Like Dijkstra said, "computer science is no more about computers than astronomy is about telescopes."

I like it, especially since I'm in astronomy - even worse is when people ask me about 1) the constellations or 2) Greek mythology associated with those constellations. I know more now because I do a lot of outreach, but we just don't study that stuff ;)

Silver Fox said...

PhizDizz, I'll have to think about this one for a bit, and now that I have some time, I've been thinking about posting something about consulting. And I see your call for posts!

JLK said...

Yay! This parallels so much of what you said in our conversation. You're really, really good at breaking this stuff down into easy-to-understand terms!

I totally want to do your WTF do you do meme, but I really shouldn't do it today (I might do it tonight anyway). If not, you have to remind me when I get back!

Gail said...

I like the go-fish example.
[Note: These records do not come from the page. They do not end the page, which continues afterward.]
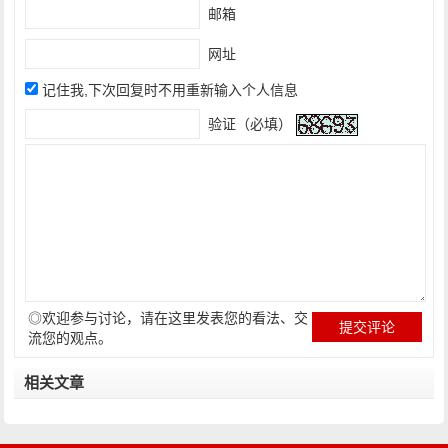
邮箱
网址
记住我,下次回复时不用重新输入个人信息
验证（必填）
◎欢迎参与讨论，请在这里发表您的看法、交
流您的观点。
相关文章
I think I might "steal" that for my CS mini-course (taught to grade 8 girls). :D

Nicky said...

I said that Dijkstra quote to somebody outside of CS once (probably when they wanted me to fix their computer - ha!) and they responded with this: "Yeah, but astronomers don't go around calling their field Telescope Science, so you can see people's confusion." Which is an excellent point.

The obvious follow-up question then, is what would be a better name for Computer Science? Information Science? Informatics? Complexity? ....

PhizzleDizzle said...

Nicky, that's such a good point! Perhaps the right term would be computational science? I don't know the right answer to that one.

Gail - have fun with the mini-course!

Cath@VWXYNot? said...

Wait, so you can't help me figure out why my scanner dosn't always detect colours?


Nice summary, I understand it a lot better now!

PhizzleDizzle said...

Cath, HA!!! Right now I can't even get my printer to print. I think I accidentally deleted my printer drivers. Oops :).